Cross Posted at Purple Like Polka:
I attended an event in Waco, TX this evening sponsored by the VOID. Peter Rollins (How (Not) to Speak of God and The Fidelity of Betrayal) was there as well. I got an opportunity to speak with him after the event, but I want to share my views on what transpired.
This was the first Emergent event I’ve been to in a long time that I actually enjoyed. Moreover, it showed the absolute importance of having doubts and questions about Christianity. My heart broke that these people had at one point been made to feel ashamed of doubting certain aspects of their faith. I’m glad that the service was geared to expressing these doubts and admitting that we have doubts.
I think we, as Christians, are fearful of our own doubts and especially of other people’s doubts. Doubts open us up to uncertainty; we don’t know the outcome of a doubt. What if the answer to a doubt is more devastating than the doubt itself? Doubt can be a very scary thing.
Doubt, ultimately, is a good thing if that doubt isn’t cynical. Often times we doubt simply for the sake of doubt – we don’t want to believe something or trust in someone because we don’t want to be let down. Thus, in spite of all the evidence or reasons to abandon our doubt, we cling to it as a security blanket. Doubt, if it is true doubt that honestly questions a certain belief, is always a good thing if an answer is pursued. I think of Francis Schaeffer in True Spirituality, how he prefaces the book stating that he doubted his faith in the 50’s, which led him to explore it and see if it was actually true. True Spirituality was the answer to his doubts.
Another good example is that of (doubting) Thomas. In fact, those in the event used him as an example of someone who doubted. At the introduction, they brought up that maybe Thomas was the greater because he sought to put his fingers in the holes in Jesus’ hands, rather than just sit back. The lesson though is that Thomas had doubt and he sought an answer to that doubt.
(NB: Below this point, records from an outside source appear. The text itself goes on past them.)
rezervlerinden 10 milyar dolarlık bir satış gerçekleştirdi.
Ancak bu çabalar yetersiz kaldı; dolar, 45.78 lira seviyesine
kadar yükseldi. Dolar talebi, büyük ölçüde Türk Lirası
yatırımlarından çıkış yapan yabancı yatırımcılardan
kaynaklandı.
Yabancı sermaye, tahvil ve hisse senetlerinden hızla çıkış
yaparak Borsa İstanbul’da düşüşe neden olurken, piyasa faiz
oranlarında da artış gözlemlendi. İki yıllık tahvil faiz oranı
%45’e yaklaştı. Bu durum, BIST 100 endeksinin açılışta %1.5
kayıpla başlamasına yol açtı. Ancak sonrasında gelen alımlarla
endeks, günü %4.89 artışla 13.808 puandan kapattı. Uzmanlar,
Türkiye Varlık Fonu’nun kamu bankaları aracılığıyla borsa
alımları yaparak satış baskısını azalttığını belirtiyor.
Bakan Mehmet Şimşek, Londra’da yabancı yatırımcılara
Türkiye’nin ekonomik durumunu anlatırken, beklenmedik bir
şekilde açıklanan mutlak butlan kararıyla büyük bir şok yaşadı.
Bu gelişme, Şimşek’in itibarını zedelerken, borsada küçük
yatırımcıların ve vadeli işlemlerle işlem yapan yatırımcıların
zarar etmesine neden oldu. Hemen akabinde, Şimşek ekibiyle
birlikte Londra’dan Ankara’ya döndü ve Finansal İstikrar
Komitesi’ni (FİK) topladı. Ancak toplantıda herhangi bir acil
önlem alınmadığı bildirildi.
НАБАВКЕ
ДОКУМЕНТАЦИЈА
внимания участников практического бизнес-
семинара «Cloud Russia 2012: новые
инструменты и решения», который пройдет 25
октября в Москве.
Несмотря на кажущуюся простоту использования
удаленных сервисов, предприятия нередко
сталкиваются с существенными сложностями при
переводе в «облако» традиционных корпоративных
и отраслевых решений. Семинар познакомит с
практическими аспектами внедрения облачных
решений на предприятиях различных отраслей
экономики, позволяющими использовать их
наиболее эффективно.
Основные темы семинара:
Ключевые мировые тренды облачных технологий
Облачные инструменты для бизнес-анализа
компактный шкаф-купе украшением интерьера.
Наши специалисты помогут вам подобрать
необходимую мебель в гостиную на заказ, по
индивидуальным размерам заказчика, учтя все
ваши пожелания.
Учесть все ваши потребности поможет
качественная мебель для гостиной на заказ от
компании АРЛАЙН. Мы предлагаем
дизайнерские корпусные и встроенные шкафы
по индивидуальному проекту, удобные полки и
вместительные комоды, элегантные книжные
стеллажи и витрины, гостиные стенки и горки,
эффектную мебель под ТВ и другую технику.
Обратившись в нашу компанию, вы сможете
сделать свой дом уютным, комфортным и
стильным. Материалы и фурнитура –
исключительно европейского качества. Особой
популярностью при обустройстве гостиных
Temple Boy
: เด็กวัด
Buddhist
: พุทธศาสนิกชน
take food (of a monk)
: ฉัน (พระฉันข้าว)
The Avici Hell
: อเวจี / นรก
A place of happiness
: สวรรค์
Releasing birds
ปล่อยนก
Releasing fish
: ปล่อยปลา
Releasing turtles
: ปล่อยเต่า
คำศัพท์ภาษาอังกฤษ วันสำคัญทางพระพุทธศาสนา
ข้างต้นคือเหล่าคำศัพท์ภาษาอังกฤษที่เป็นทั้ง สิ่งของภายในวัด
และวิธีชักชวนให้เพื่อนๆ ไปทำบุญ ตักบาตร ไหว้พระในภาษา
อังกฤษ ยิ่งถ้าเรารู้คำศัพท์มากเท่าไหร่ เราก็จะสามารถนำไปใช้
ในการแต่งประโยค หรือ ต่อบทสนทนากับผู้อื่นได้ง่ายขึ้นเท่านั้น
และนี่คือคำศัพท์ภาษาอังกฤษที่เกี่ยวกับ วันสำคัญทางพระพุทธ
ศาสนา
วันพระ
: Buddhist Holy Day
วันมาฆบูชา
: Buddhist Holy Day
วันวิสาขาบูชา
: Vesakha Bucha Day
However, what worried me is that some may have doubted without trying to find an answer. One thing that sticks out is when someone said, “Questions define my faith, not answers.” Now, I’m not naïve enough to believe that we will find the answer to every question. Sometimes the answer is, “I don’t know” or “it’s just a mystery.” I doubt that I’ll ever find an answer to exactly how God functions as a Trinity; I’m satisfied with mystery. I do, however, plan on finding out if God exists (I have figured that out by the way).
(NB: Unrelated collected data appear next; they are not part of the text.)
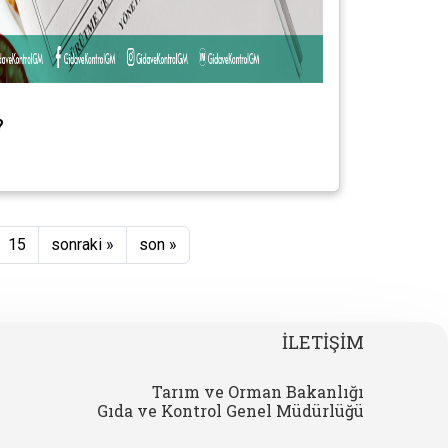
?
15
sonraki »
son »
İLETİŞİM
Tarım ve Orman Bakanlığı
Gıda ve Kontrol Genel Müdürlüğü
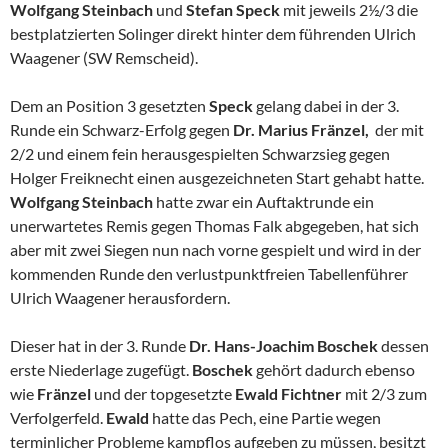
Wolfgang Steinbach
und
Stefan Speck
mit jeweils 2½/3 die
bestplatzierten Solinger direkt hinter dem führenden Ulrich
Waagener (SW Remscheid).
Dem an Position 3 gesetzten
Speck
gelang dabei in der 3.
Runde ein Schwarz-Erfolg gegen
Dr. Marius Fränzel,
der mit
2/2 und einem fein herausgespielten Schwarzsieg gegen
Holger Freiknecht einen ausgezeichneten Start gehabt hatte.
Wolfgang Steinbach
hatte zwar ein Auftaktrunde ein
unerwartetes Remis gegen Thomas Falk abgegeben, hat sich
aber mit zwei Siegen nun nach vorne gespielt und wird in der
kommenden Runde den verlustpunktfreien Tabellenführer
Ulrich Waagener herausfordern.
Dieser hat in der 3. Runde
Dr. Hans-Joachim Boschek
dessen
erste Niederlage zugefügt.
Boschek
gehört dadurch ebenso
wie
Fränzel
und der topgesetzte
Ewald Fichtner
mit 2/3 zum
Verfolgerfeld.
Ewald
hatte das Pech, eine Partie wegen
terminlicher Probleme kampflos aufgeben zu müssen, besitzt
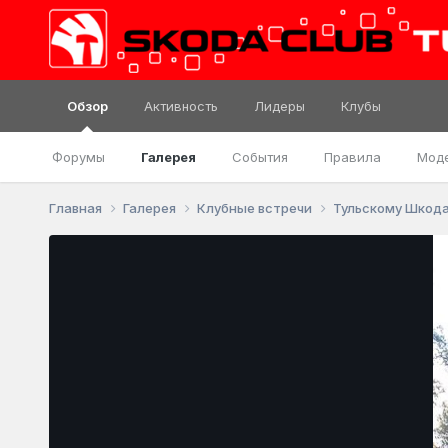
Обзор
Активность
Лидеры
Клубы
Форумы
Галерея
События
Правила
Мод
Главная
Галерея
Клубные встречи
Тульскому Шкода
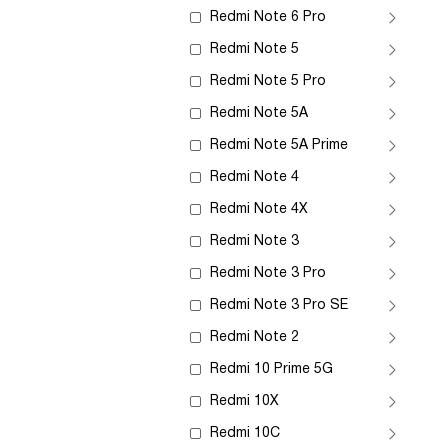
Redmi Note 6 Pro
Redmi Note 5
Redmi Note 5 Pro
Redmi Note 5A
Redmi Note 5A Prime
Redmi Note 4
Redmi Note 4X
Redmi Note 3
Redmi Note 3 Pro
Redmi Note 3 Pro SE
Redmi Note 2
Redmi 10 Prime 5G
Redmi 10X
Redmi 10C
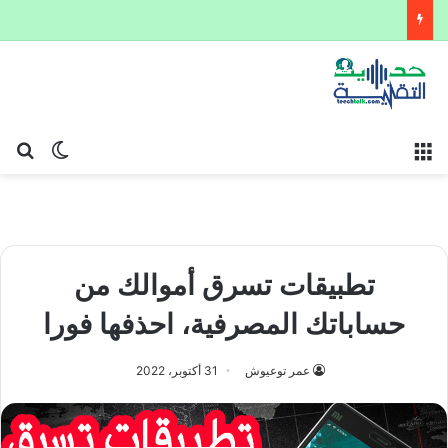
القائمة
بح
الوضع ا
تطبيقات تسرق أموالك من
حساباتك المصرفية، احذفها فورا
عمر توعيوش
31 أكتوبر، 2022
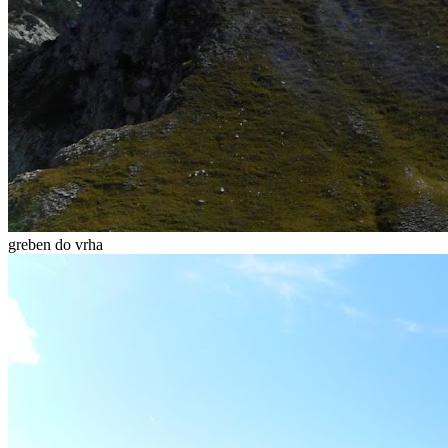
greben do vrha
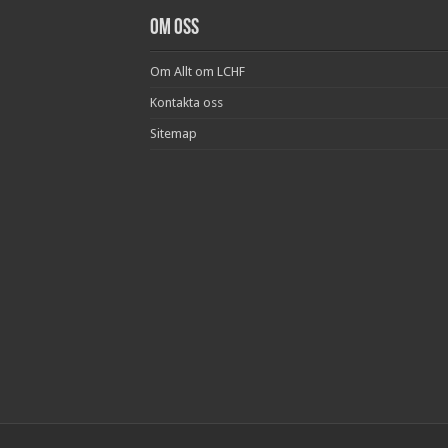
Om oss
Om Allt om LCHF
Kontakta oss
Sitemap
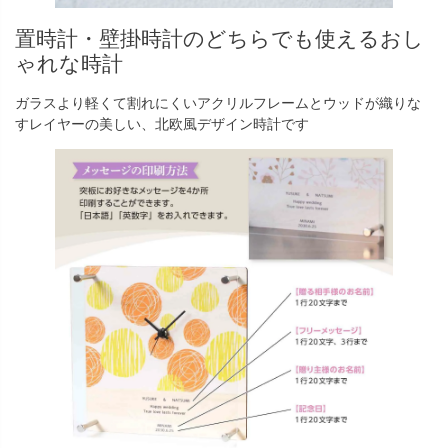
置時計・壁掛時計のどちらでも使えるおし
ゃれな時計
ガラスより軽くて割れにくいアクリルフレームとウッドが織りな
すレイヤーの美しい、北欧風デザイン時計です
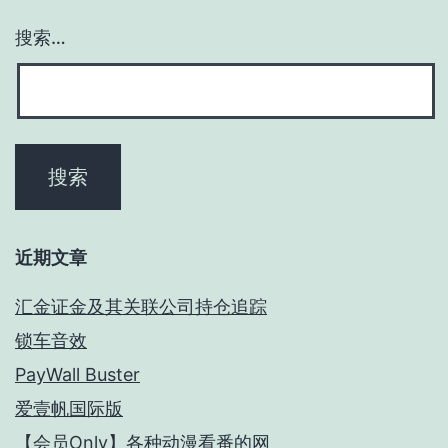
搜索…
近期文章
汇金证金及其关联公司持仓追踪
锁车音效
PayWall Buster
爱壹帆国际版
【会员Only】各种动漫看番的网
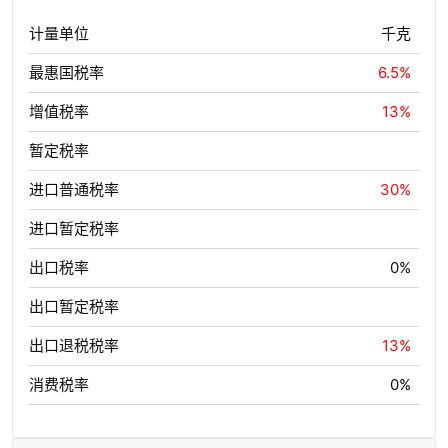
计量单位
千克
最惠国税率
6.5%
增值税率
13%
暂定税率
进口普通税率
30%
进口暂定税率
出口税率
0%
出口暂定税率
出口退税税率
13%
消费税率
0%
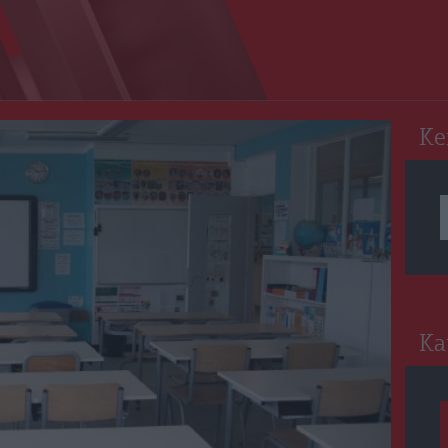
RO
Ke
Ka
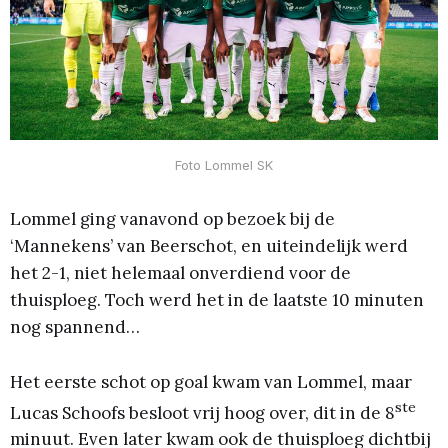
Foto Lommel SK
Lommel ging vanavond op bezoek bij de
‘Mannekens’ van Beerschot, en uiteindelijk werd
het 2-1, niet helemaal onverdiend voor de
thuisploeg. Toch werd het in de laatste 10 minuten
nog spannend…
Het eerste schot op goal kwam van Lommel, maar
ste
Lucas Schoofs besloot vrij hoog over, dit in de 8
minuut. Even later kwam ook de thuisploeg dichtbij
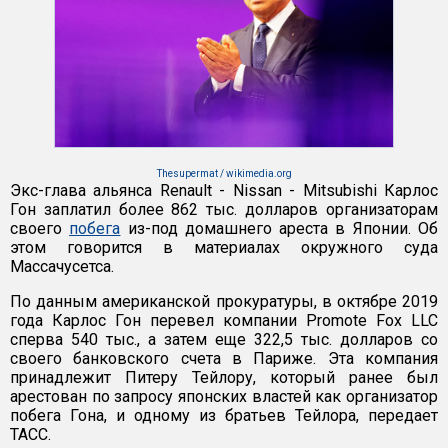
Thesupermat / wikimedia.org
Экс-глава альянса Renault - Nissan - Mitsubishi Карлос
Гон заплатил более 862 тыс. долларов организаторам
своего
побега
из-под домашнего ареста в Японии. Об
этом говорится в материалах окружного суда
Массачусетса.
По данным американской прокуратуры, в октябре 2019
года Карлос Гон перевел компании Promote Fox LLC
сперва 540 тыс., а затем еще 322,5 тыс. долларов со
своего банковского счета в Париже. Эта компания
принадлежит Питеру Тейлору, который ранее был
арестован по запросу японских властей как организатор
побега Гона, и одному из братьев Тейлора, передает
ТАСС.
I look to 2 Timothy 3, which warns about people who are always learning or questioning, but never coming to a knowledge of the truth. What is interesting is he says such people come into houses with people who are already captive. That is because doubt, if left unanswered or not dealt with, can make us captive and cold. We become cynical. Doubt is good, it must be brought out, we must admit to having doubt, but we must also find an answer to that doubt.
After the event, I was able to talk to Peter Rollins. To put it shortly, Rollins is one of the nicest people I’ve ever met. What impressed me was his willingness to hear my critiques of his beliefs. He even said that he thinks honesty with each other is important, that it’s okay to fight with each other on stuff as long as we’re friends afterwards. I couldn’t agree more with him.
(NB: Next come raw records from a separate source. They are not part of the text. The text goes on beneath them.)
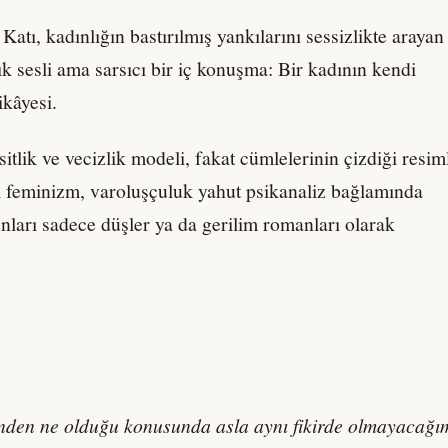
atı, kadınlığın bastırılmış yankılarını sessizlikte arayan
k sesli ama sarsıcı bir iç konuşma: Bir kadının kendi
ikâyesi.
itlik ve vecizlik modeli, fakat cümlelerinin çizdiği resim
feminizm, varoluşçuluk yahut psikanaliz bağlamında
unları sadece düşler ya da gerilim romanları olarak
ı
nden ne olduğu konusunda asla aynı fikirde olmayacağı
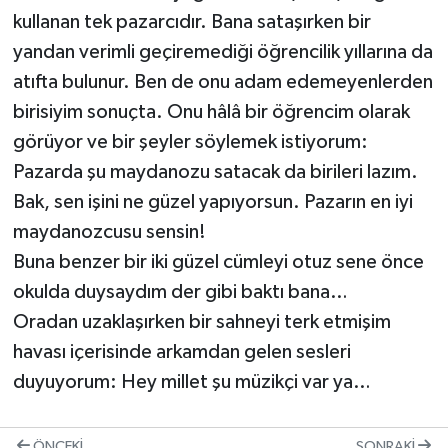
kullanan tek pazarcıdır. Bana sataşırken bir
yandan verimli geçiremediği öğrencilik yıllarına da
atıfta bulunur. Ben de onu adam edemeyenlerden
birisiyim sonuçta. Onu hâlâ bir öğrencim olarak
görüyor ve bir şeyler söylemek istiyorum:
Pazarda şu maydanozu satacak da birileri lazım.
Bak, sen işini ne güzel yapıyorsun. Pazarın en iyi
maydanozcusu sensin!
Buna benzer bir iki güzel cümleyi otuz sene önce
okulda duysaydım der gibi baktı bana…
Oradan uzaklaşırken bir sahneyi terk etmişim
havası içerisinde arkamdan gelen sesleri
duyuyorum: Hey millet şu müzikçi var ya…
ÖNCEKI
SONRAKI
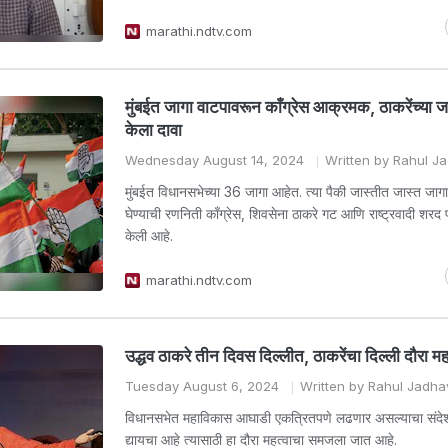
marathi.ndtv.com
मुंबईत जागा वाटपावरून काँग्रेस आक्रमक, ठाकरेंच्या ज
केला दावा
Wednesday August 14, 2024
Written by Rahul J
मुंबईत विधानसभेच्या 36 जागा आहेत. त्या पैकी जास्तीत जास्त जाग
घेण्याची रणनिती काँग्रेस, शिवसेना ठाकरे गट आणि राष्ट्रवादी शरद 
केली आहे.
marathi.ndtv.com
उद्धव ठाकरे तीन दिवस दिल्लीत, ठाकरेंचा दिल्ली दौरा म
Tuesday August 6, 2024
Written by Rahul Jadha
विधानसभेत महाविकास आघाडी एकत्रितपणे लढणार असल्याचा संदेश
द्यायचा आहे त्यासाठी हा दौरा महत्वाचा समजला जात आहे.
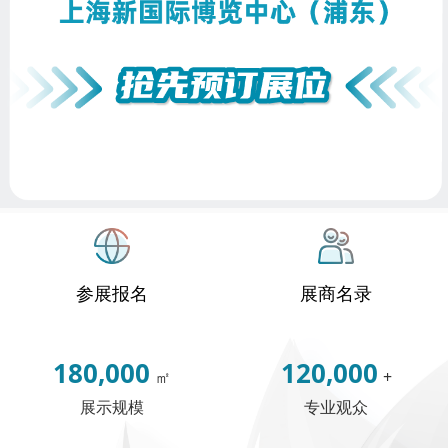
参展报名
展商名录
180,000
120,000
㎡
+
展示规模
专业观众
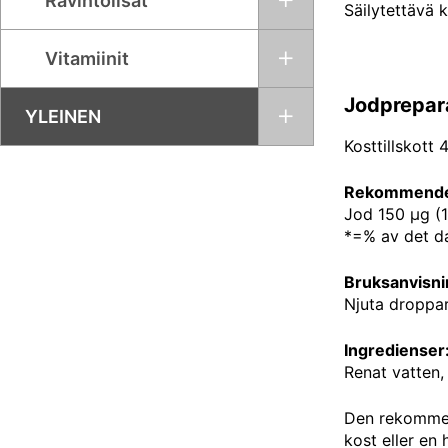
Ravintolisät
Säilytettävä 
Vitamiinit
Jodprepar
YLEINEN
Kosttillskott
Rekommendera
Jod 150 µg (
*=% av det da
Bruksanvisni
Njuta droppar
Ingredienser
Renat vatten,
Den rekommend
kost eller en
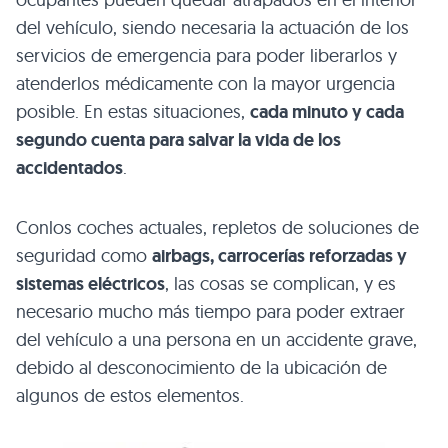
del vehículo, siendo necesaria la actuación de los
servicios de emergencia para poder liberarlos y
atenderlos médicamente con la mayor urgencia
posible. En estas situaciones,
cada minuto y cada
segundo cuenta para salvar la vida de los
accidentados
.
Conlos coches actuales, repletos de soluciones de
seguridad como
airbags, carrocerías reforzadas y
sistemas eléctricos
, las cosas se complican, y es
necesario mucho más tiempo para poder extraer
del vehículo a una persona en un accidente grave,
debido al desconocimiento de la ubicación de
algunos de estos elementos.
What I also appreciated was his view of conservative Christians. He said what he likes about conservatives is that they understand Christianity is more than a belief, but also a lifestyle.
Overall, it’s impossible to dislike Rollins after meeting him. He’s an extremely likable guy and if I lived near him he’d certainly be one of my friends. I certainly disagree with his viewpoints and I still find some of his beliefs to be dangerous – some of what he says leads to Nihilism, other parts make me wonder why followers of his teachings should even call themselves Christians. I think his beliefs lead to despair. At the same time, he is a very nice guy and if given the opportunity, I’d certainly hang around him more and discuss my views on his beliefs and vise versa.